Erm. Well…  Yeah, we are a little better of as the egalitarian principles in Canada are eroding at a slower rate than those of the US.

“Despite this largesse, in Canada, too, the political bandwagon lurches to the right. There’s been infinitely more hot air expended since the financial meltdown over the salaries of unionized garbage collectors than those of high-flying financiers. Our home-grown plutocracy, meanwhile, keeps raking it in. Bonuses at the Big Six banks alone reached $8.9-billion in 2010, the highest ever. The Canadian Centre for Policy Alternatives recently documented that the typical Canadian CEO made as much by 2:30 p.m. on Jan. 3 as the average worker makes all year long.

It is not rational for this sort of imbalance to exist in an economy.  This is not the market determining a fair price for work done, this is naked avarice strutting though Canadian society as if nothing was wrong.

“Imagine a city the size of Saskatoon hogging a third of all the new income generated by the entire country. Imagine folks who earn as much in a few hours as the rest of us do in a year – yet still lecture us on the need to tighten our belts. Imagine 25,000 families earning as much as the bottom seven million tax filers put together. How long will these excesses fly under the public’s radar, while we bicker over wage gaps between unionized garbage collectors and non-union fast-food workers?   Not long, I hope.”

The belt tightening needs to start at the top, competent leaders, lead by example and from the front.  Did we see during this latest recession the business classes calling for more social programs and higher taxes on their cohort?  Not even a faint whisper.  Why?  Because when rapacious avarice is the name of the game, sharing the pain and helping others is not even in the playbook.
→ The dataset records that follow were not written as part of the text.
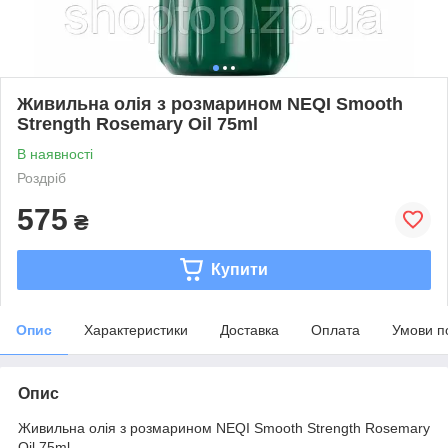
Живильна олія з розмарином NEQI Smooth
Strength Rosemary Oil 75ml
В наявності
Роздріб
575
₴
Купити
Опис
Характеристики
Доставка
Оплата
Умови п
Опис
Живильна олія з розмарином NEQI Smooth Strength Rosemary
Oil 75ml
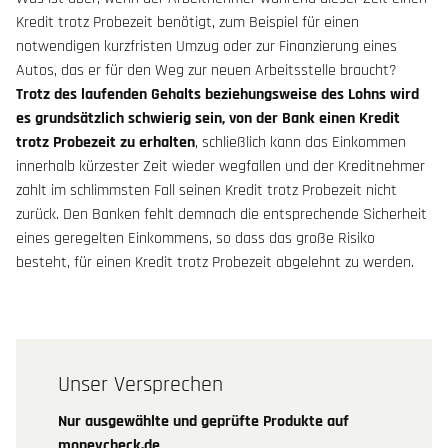
Kredit trotz Probezeit benötigt, zum Beispiel für einen
notwendigen kurzfristen Umzug oder zur Finanzierung eines
Autos, das er für den Weg zur neuen Arbeitsstelle braucht?
Trotz des laufenden Gehalts beziehungsweise des Lohns wird
es grundsätzlich schwierig sein, von der Bank einen Kredit
trotz Probezeit zu erhalten
, schließlich kann das Einkommen
innerhalb kürzester Zeit wieder wegfallen und der Kreditnehmer
zahlt im schlimmsten Fall seinen Kredit trotz Probezeit nicht
zurück. Den Banken fehlt demnach die entsprechende Sicherheit
eines geregelten Einkommens, so dass das große Risiko
besteht, für einen Kredit trotz Probezeit abgelehnt zu werden.
Unser Versprechen
Nur ausgewählte und geprüfte Produkte auf
moneycheck.de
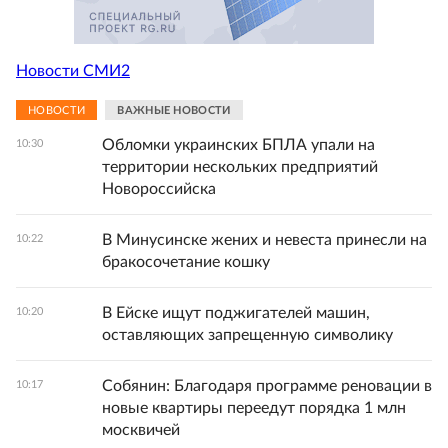
Новости СМИ2
НОВОСТИ
ВАЖНЫЕ НОВОСТИ
Обломки украинских БПЛА упали на
10:30
территории нескольких предприятий
Новороссийска
В Минусинске жених и невеста принесли на
10:22
бракосочетание кошку
В Ейске ищут поджигателей машин,
10:20
оставляющих запрещенную символику
Собянин: Благодаря программе реновации в
10:17
новые квартиры переедут порядка 1 млн
москвичей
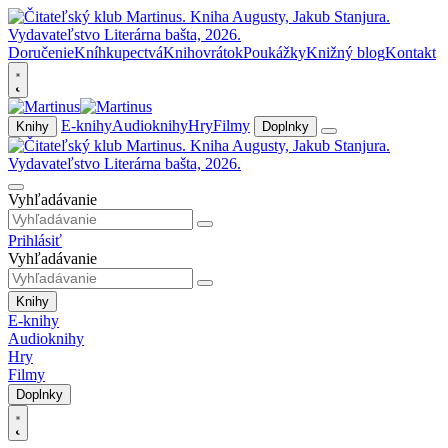
Doručenie
Kníhkupectvá
Knihovrátok
Poukážky
Knižný blog
Kontakt
E-knihy
Audioknihy
Hry
Filmy
Knihy
Doplnky
Vyhľadávanie
Prihlásiť
Vyhľadávanie
Knihy
E-knihy
Audioknihy
Hry
Filmy
Doplnky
Feathering the nests and nest eggs on the backs of the rest of society is par for the course of North American elites.  Witness the wage stagnation that is still with us since the 1970’s.  And who (are we told to) do we blame for this?  The penuriousness of the burgeoning plutocracy?  Of course not.  The blame goes to the Government and the Unions, two public institutions that have mandates to actually protect, rather than exploit,  people.   A tip of the hat for the propaganda program that has set the people against themselves rather than those who are actually running the show.